6.1.4 Forward and Backward Propagation

Neural network forward and backward propagation diagram

Section Overview

Training a neural network is a loop: predict, measure error, compute gradients, update parameters, repeat.

What You Will Build

This lesson runs one tiny PyTorch example that shows:

a forward pass;
binary cross-entropy loss;
gradients created by loss.backward();
parameter updates created by optimizer.step();
a mini training loop with decreasing loss.

Backpropagation error responsibility allocation diagram

Setup

python -m pip install -U torch

Run the Complete Lab

Create forward_backward_lab.py:

import torch
import torch.nn as nn


torch.manual_seed(42)

x = torch.tensor([[1.0, 2.0]])
y = torch.tensor([[1.0]])
model = nn.Sequential(nn.Linear(2, 1), nn.Sigmoid())
loss_fn = nn.BCELoss()
optimizer = torch.optim.SGD(model.parameters(), lr=0.5)

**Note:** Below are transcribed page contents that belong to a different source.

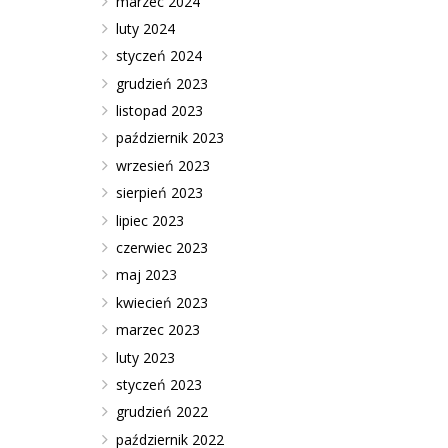
marzec 2024
luty 2024
styczeń 2024
grudzień 2023
listopad 2023
październik 2023
wrzesień 2023
sierpień 2023
lipiec 2023
czerwiec 2023
maj 2023
kwiecień 2023
marzec 2023
luty 2023
styczeń 2023
grudzień 2022
październik 2022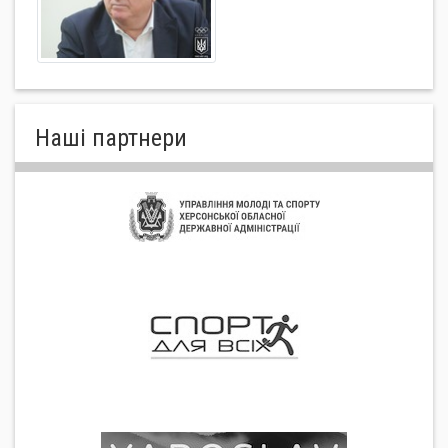
Нашi партнери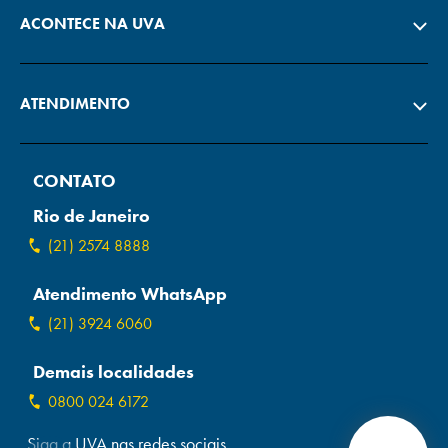
ACONTECE NA UVA
ATENDIMENTO
CONTATO
Rio de Janeiro
(21) 2574 8888
Atendimento WhatsApp
(21) 3924 6060
Demais localidades
0800 024 6172
Siga a UVA nas redes sociais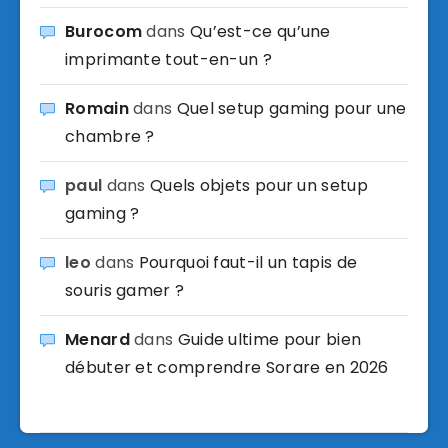
Burocom
dans
Qu’est-ce qu’une
imprimante tout-en-un ?
Romain
dans
Quel setup gaming pour une
chambre ?
paul
dans
Quels objets pour un setup
gaming ?
leo
dans
Pourquoi faut-il un tapis de
souris gamer ?
Menard
dans
Guide ultime pour bien
débuter et comprendre Sorare en 2026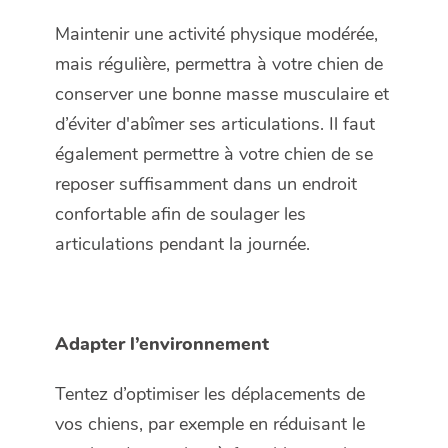
Maintenir une activité physique modérée,
mais régulière, permettra à votre chien de
conserver une bonne masse musculaire et
d’éviter d'abîmer ses articulations. Il faut
également permettre à votre chien de se
reposer suffisamment dans un endroit
confortable afin de soulager les
articulations pendant la journée.
Adapter l’environnement
Tentez d’optimiser les déplacements de
vos chiens, par exemple en réduisant le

print("one_training_step")
with torch.no_grad():
    before = model(x)
print("prediction_before=", round(float(before.item()), 3))

pred = model(x)
loss = loss_fn(pred, y)
optimizer.zero_grad()
loss.backward()

linear = model[0]
print("loss_before=", round(float(loss.item()), 4))
print("weight_grad=", [[round(float(v), 4) for v in row] for row in linear.weight.grad.tolist()])
print("bias_grad=", [round(float(v), 4) for v in linear.bias.grad.tolist()])
optimizer.step()

with torch.no_grad():
    after = model(x)
    new_loss = loss_fn(after, y)
print("prediction_after=", round(float(after.item()), 3))
print("loss_after=", round(float(new_loss.item()), 4))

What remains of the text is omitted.